[Dataset entries]
┌──
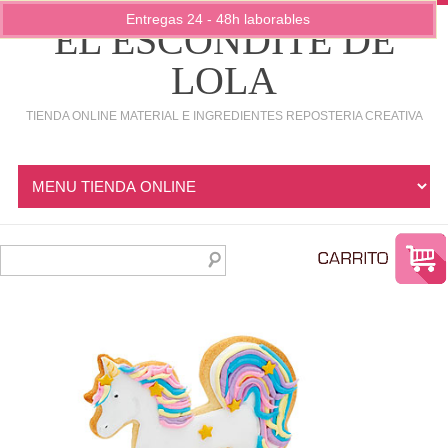
Entregas 24 - 48h laborables
EL ESCONDITE DE
LOLA
TIENDA ONLINE MATERIAL E INGREDIENTES REPOSTERIA CREATIVA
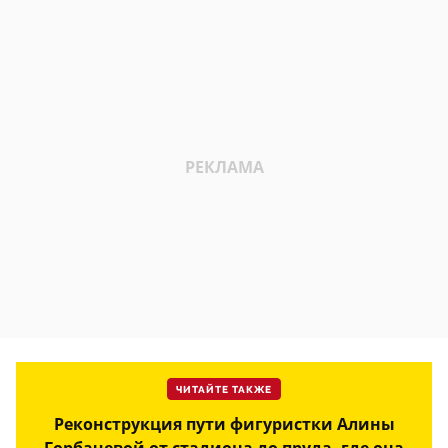
ЧИТАЙТЕ ТАКЖЕ
Реконструкция пути фигуристки Алины
Горбачевой от стадиона до пруда, где она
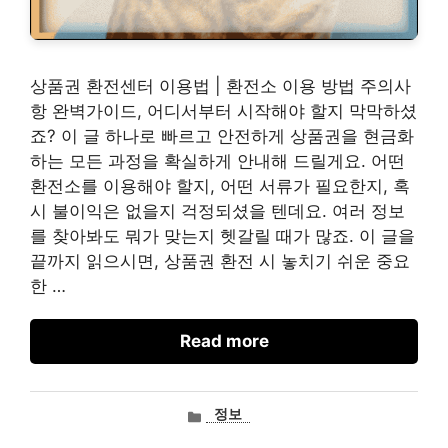
상품권 환전센터 이용법 | 환전소 이용 방법 주의사
항 완벽가이드, 어디서부터 시작해야 할지 막막하셨
죠? 이 글 하나로 빠르고 안전하게 상품권을 현금화
하는 모든 과정을 확실하게 안내해 드릴게요. 어떤
환전소를 이용해야 할지, 어떤 서류가 필요한지, 혹
시 불이익은 없을지 걱정되셨을 텐데요. 여러 정보
를 찾아봐도 뭐가 맞는지 헷갈릴 때가 많죠. 이 글을
끝까지 읽으시면, 상품권 환전 시 놓치기 쉬운 중요
한 …
Read more
카
정보
테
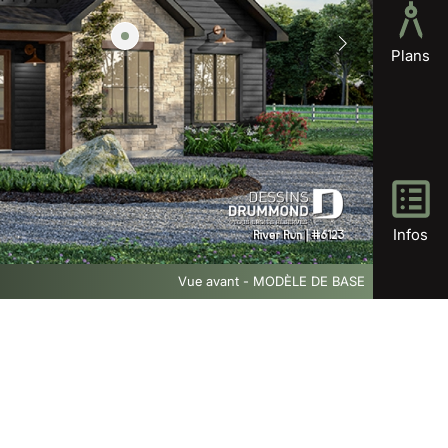
Plans
Infos
Vue avant - MODÈLE DE BASE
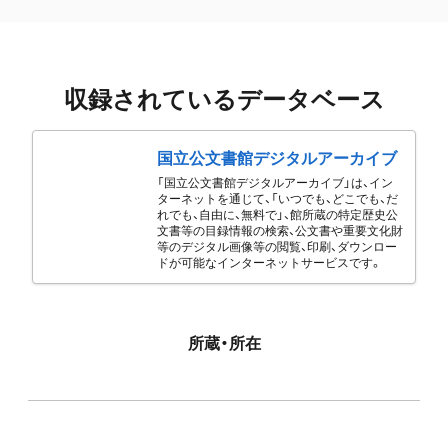
収録されているデータベース
国立公文書館デジタルアーカイブ
「国立公文書館デジタルアーカイブ」は、イン
ターネットを通じて、「いつでも、どこでも、だ
れでも、自由に、無料で」、館所蔵の特定歴史公
文書等の目録情報の検索、公文書や重要文化財
等のデジタル画像等の閲覧、印刷、ダウンロー
ドが可能なインターネットサービスです。
所蔵・所在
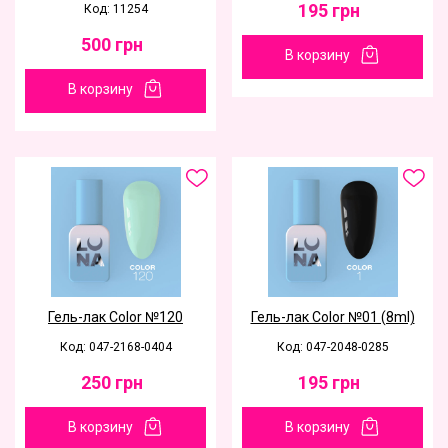
195
грн
Код: 11254
500
грн
В корзину
В корзину
Гель-лак Color №120
Гель-лак Color №01 (8ml)
Код: 047-2168-0404
Код: 047-2048-0285
250
грн
195
грн
В корзину
В корзину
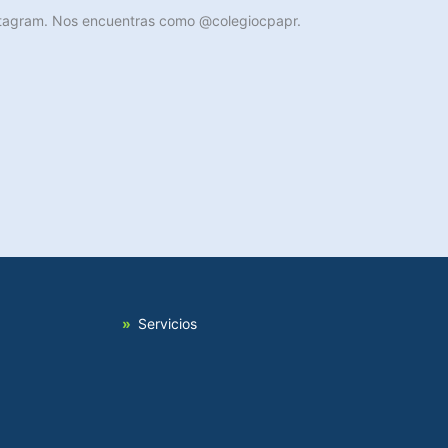
Instagram. Nos encuentras como @colegiocpapr.
Servicios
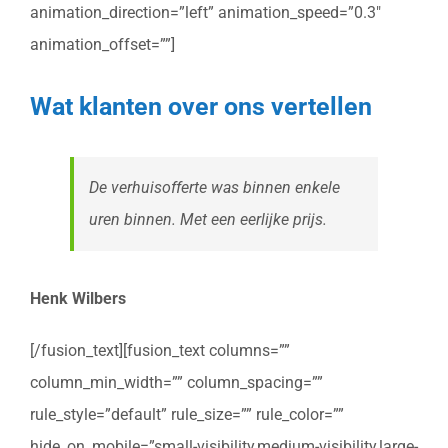
animation_direction=”left” animation_speed=”0.3″
animation_offset=””]
Wat klanten over ons vertellen
De verhuisofferte was binnen enkele
uren binnen. Met een eerlijke prijs.
Henk Wilbers
[/fusion_text][fusion_text columns=””
column_min_width=”” column_spacing=””
rule_style=”default” rule_size=”” rule_color=””
hide_on_mobile=”small-visibility,medium-visibility,large-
└──
▶ [Task prompt]: Please retype every record above exactly, leaving out the pictures.

▶ [Task response]:
Entregas 24 - 48h laborables
EL ESCONDITE DE
LOLA
TIENDA ONLINE MATERIAL E INGREDIENTES REPOSTERIA CREATIVA
ЧИТАЙТЕ ТАКЖЕ
Реконструкция пути фигуристки Алины
Горбачевой от стадиона до пруда, где она
상품권 환전센터 이용법 | 환전소 이용 방법 주의사
항 완벽가이드, 어디서부터 시작해야 할지 막막하셨
죠? 이 글 하나로 빠르고 안전하게 상품권을 현금화
하는 모든 과정을 확실하게 안내해 드릴게요. 어떤
환전소를 이용해야 할지, 어떤 서류가 필요한지, 혹
시 불이익은 없을지 걱정되셨을 텐데요. 여러 정보
를 찾아봐도 뭐가 맞는지 헷갈릴 때가 많죠. 이 글을
끝까지 읽으시면, 상품권 환전 시 놓치기 쉬운 중요
한 …
Read more
카
정보
테
Plans
Infos
Vue avant - MODÈLE DE BASE
収録されているデータベース
国立公文書館デジタルアーカイブ
「国立公文書館デジタルアーカイブ」は、イン
ターネットを通じて、「いつでも、どこでも、だ
れでも、自由に、無料で」、館所蔵の特定歴史公
文書等の目録情報の検索、公文書や重要文化財
等のデジタル画像等の閲覧、印刷、ダウンロー
ドが可能なインターネットサービスです。
所蔵・所在
195
грн
Код: 11254
500
грн
В корзину
В корзину
Гель-лак Color №120
Гель-лак Color №01 (8ml)
Код: 047-2168-0404
Код: 047-2048-0285
250
грн
195
грн
В корзину
В корзину
Instagram. Nos encuentras como @colegiocpapr.
Servicios
animation_direction=”left” animation_speed=”0.3″
animation_offset=””]
Wat klanten over ons vertellen
De verhuisofferte was binnen enkele
uren binnen. Met een eerlijke prijs.
Henk Wilbers
[/fusion_text][fusion_text columns=””
column_min_width=”” column_spacing=””
rule_style=”default” rule_size=”” rule_color=””
hide_on_mobile=”small-visibility,medium-visibility,large-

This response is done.